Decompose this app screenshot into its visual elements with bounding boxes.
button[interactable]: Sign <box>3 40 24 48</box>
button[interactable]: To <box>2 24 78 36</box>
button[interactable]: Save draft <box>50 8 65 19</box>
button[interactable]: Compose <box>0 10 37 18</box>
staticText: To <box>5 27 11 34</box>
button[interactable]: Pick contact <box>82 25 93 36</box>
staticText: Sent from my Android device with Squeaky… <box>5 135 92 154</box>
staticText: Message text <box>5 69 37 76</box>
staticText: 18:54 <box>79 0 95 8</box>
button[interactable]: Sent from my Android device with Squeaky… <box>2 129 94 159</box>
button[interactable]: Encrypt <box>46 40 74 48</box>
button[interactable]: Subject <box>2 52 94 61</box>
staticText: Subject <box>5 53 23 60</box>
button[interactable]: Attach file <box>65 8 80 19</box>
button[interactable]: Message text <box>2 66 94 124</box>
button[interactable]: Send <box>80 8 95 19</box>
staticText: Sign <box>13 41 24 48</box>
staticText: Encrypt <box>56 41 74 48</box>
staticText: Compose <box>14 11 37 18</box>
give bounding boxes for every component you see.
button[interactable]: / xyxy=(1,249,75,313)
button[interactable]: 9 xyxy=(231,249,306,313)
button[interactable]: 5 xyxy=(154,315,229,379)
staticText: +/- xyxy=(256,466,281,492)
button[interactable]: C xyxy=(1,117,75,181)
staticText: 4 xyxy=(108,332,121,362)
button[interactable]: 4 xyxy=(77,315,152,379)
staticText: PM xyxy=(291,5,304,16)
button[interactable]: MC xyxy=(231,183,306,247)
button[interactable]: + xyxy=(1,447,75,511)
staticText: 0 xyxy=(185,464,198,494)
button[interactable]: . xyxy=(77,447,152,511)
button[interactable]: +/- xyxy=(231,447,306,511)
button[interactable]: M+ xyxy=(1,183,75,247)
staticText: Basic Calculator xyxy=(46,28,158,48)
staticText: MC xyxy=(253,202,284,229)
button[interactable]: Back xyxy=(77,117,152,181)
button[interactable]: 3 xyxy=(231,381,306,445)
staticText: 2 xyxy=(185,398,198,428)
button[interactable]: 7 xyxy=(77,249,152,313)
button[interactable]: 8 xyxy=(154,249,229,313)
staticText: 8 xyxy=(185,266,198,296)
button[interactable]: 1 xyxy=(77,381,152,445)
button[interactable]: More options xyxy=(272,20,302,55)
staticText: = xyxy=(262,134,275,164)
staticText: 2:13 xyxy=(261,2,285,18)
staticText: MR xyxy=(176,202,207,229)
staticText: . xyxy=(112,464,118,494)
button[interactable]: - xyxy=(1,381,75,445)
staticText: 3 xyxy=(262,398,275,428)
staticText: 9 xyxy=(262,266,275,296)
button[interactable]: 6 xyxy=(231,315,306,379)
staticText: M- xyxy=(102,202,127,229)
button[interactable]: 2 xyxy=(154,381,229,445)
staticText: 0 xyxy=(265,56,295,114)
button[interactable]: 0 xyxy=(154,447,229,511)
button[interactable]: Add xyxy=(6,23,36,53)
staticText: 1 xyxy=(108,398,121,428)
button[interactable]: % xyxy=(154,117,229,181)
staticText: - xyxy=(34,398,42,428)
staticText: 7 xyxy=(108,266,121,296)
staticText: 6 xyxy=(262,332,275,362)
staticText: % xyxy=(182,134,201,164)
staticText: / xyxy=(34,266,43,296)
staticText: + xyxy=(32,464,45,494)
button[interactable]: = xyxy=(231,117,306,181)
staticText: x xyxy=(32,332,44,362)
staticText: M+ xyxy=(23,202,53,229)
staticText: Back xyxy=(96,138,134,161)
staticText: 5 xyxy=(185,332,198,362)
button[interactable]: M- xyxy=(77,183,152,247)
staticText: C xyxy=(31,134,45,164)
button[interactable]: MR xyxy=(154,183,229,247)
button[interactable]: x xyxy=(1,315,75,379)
# # # # # # #
What you should do. State how many lines of the entries contain the word "from". Nothing besides the number belongs in the reply.

Solution to this problem. 2